--- START ---

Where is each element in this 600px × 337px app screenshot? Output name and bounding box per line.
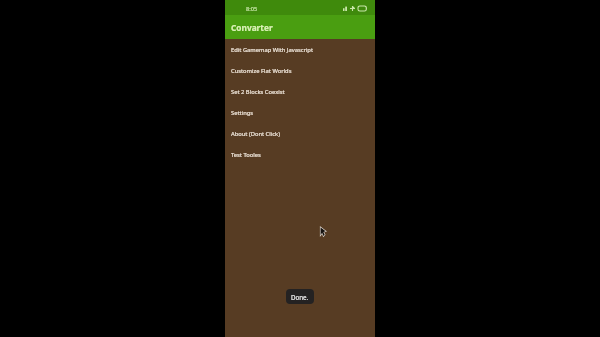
button[interactable]: About (Dont Click) — [225, 123, 375, 144]
button[interactable]: Test Tooles — [225, 144, 375, 165]
button[interactable]: Edit Gamemap With Javascript — [225, 39, 375, 60]
button[interactable]: Convarter — [225, 15, 273, 39]
staticText: Settings — [231, 109, 254, 117]
staticText: Done. — [291, 293, 309, 301]
staticText: Set 2 Blocks Coexist — [231, 88, 285, 96]
staticText: Edit Gamemap With Javascript — [231, 46, 313, 54]
staticText: About (Dont Click) — [231, 130, 280, 138]
button[interactable]: Set 2 Blocks Coexist — [225, 81, 375, 102]
staticText: Convarter — [231, 22, 273, 33]
button[interactable]: Done. — [286, 289, 314, 304]
staticText: 8:05 — [246, 5, 258, 13]
staticText: Test Tooles — [231, 151, 261, 159]
staticText: Customize Flat Worlds — [231, 67, 292, 75]
button[interactable]: Customize Flat Worlds — [225, 60, 375, 81]
button[interactable]: Settings — [225, 102, 375, 123]
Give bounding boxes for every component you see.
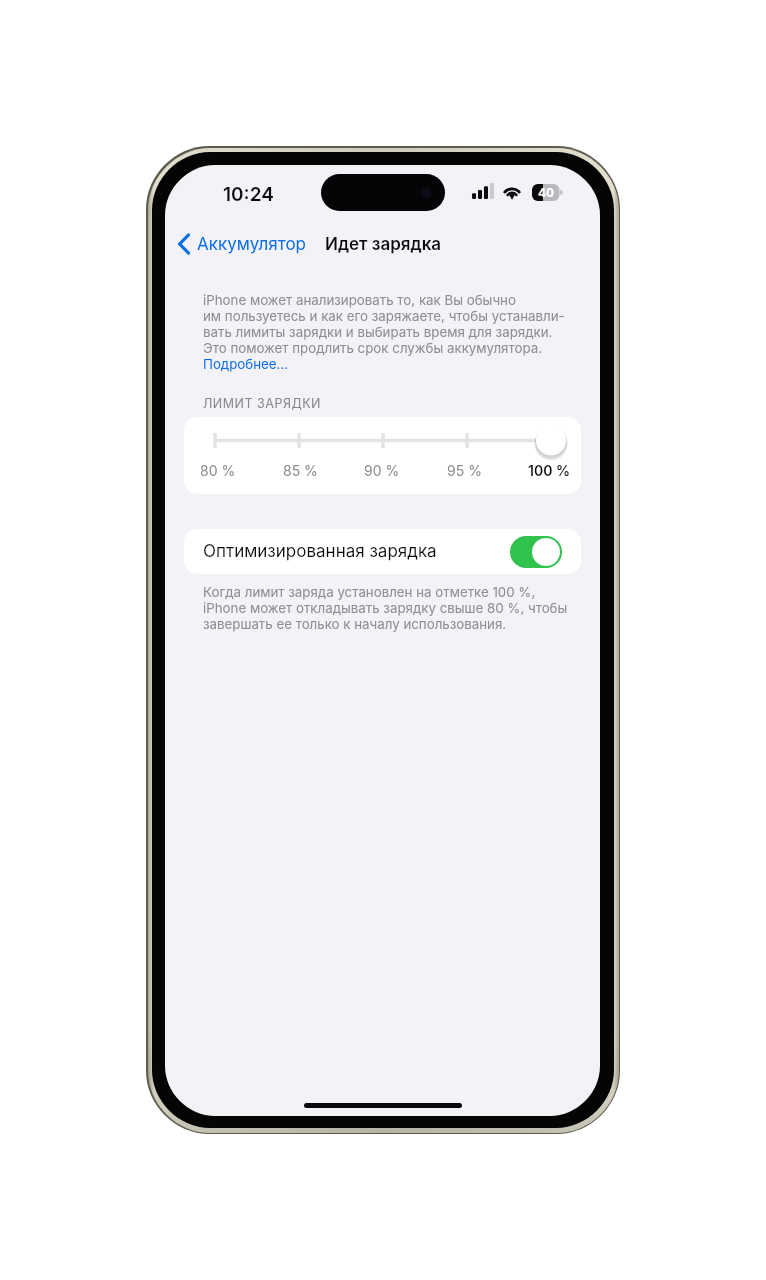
staticText: Оптимизированная зарядка [203,541,437,562]
button[interactable]: Оптимизированная зарядка [184,529,581,574]
staticText: iPhone может анализировать то, как Вы об… [203,292,565,356]
button[interactable]: Оптимизированная зарядка [510,536,562,568]
staticText: 95 % [447,462,482,479]
button[interactable]: Назад к разделу Аккумулятор [165,229,311,259]
staticText: 100 % [528,462,570,479]
button[interactable]: Подробнее... [203,356,289,372]
staticText: 80 % [200,462,236,479]
staticText: ЛИМИТ ЗАРЯДКИ [203,396,321,411]
staticText: 10:24 [223,183,274,206]
staticText: Аккумулятор [197,234,307,255]
staticText: 40 [538,185,555,200]
staticText: 85 % [283,462,318,479]
staticText: 90 % [364,462,400,479]
staticText: Когда лимит заряда установлен на отметке… [203,584,568,632]
staticText: Идет зарядка [325,234,442,255]
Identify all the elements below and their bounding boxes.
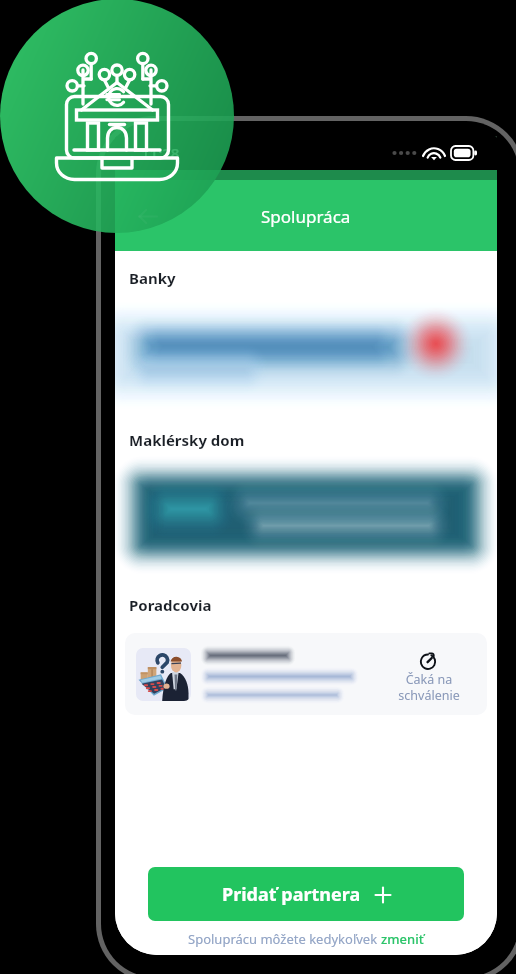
staticText: zmeniť <box>381 930 424 948</box>
staticText: Pridať partnera <box>222 882 361 907</box>
staticText: Maklérsky dom <box>129 430 245 450</box>
button[interactable] <box>115 294 497 414</box>
button[interactable]: Čaká na schválenie <box>125 633 487 715</box>
button[interactable]: Spoluprácu môžete kedykoľvek <box>115 930 497 948</box>
staticText: Spolupráca <box>261 205 351 228</box>
button[interactable]: Pridať partnera <box>148 867 464 921</box>
button[interactable] <box>115 461 497 581</box>
button[interactable]: Späť <box>128 196 168 236</box>
staticText: Čaká na schválenie <box>374 671 484 704</box>
staticText: Spoluprácu môžete kedykoľvek <box>188 930 381 948</box>
staticText: Poradcovia <box>129 595 212 615</box>
staticText: 11:28 <box>141 143 180 163</box>
staticText: Banky <box>129 268 176 288</box>
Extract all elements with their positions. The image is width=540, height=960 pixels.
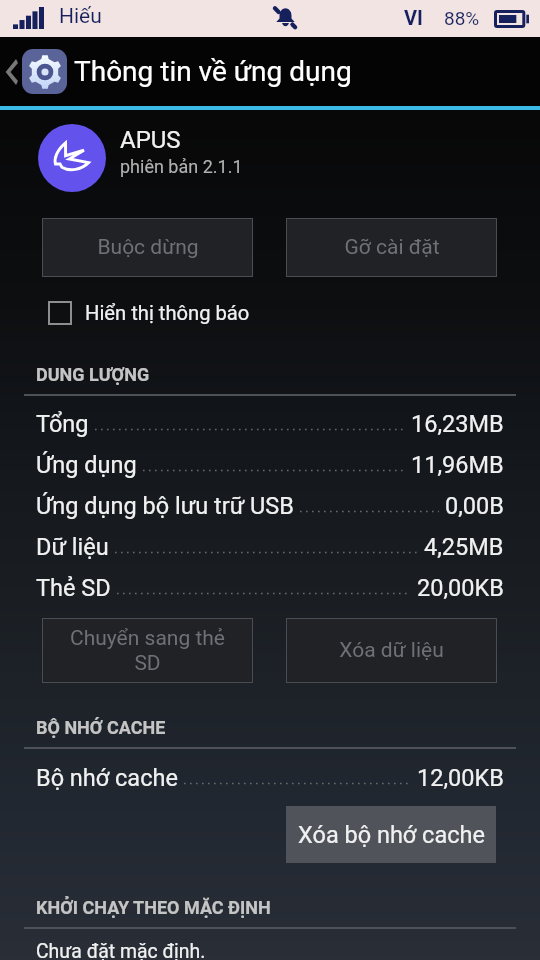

--- END ---

- _AIM OF THE TASK_: Look through the records above and please copy every line in which the string "Convarter" occurs.

- _REPLY TO THE TASK_:
button[interactable]: Convarter — [225, 15, 273, 39]
staticText: Convarter — [231, 22, 273, 33]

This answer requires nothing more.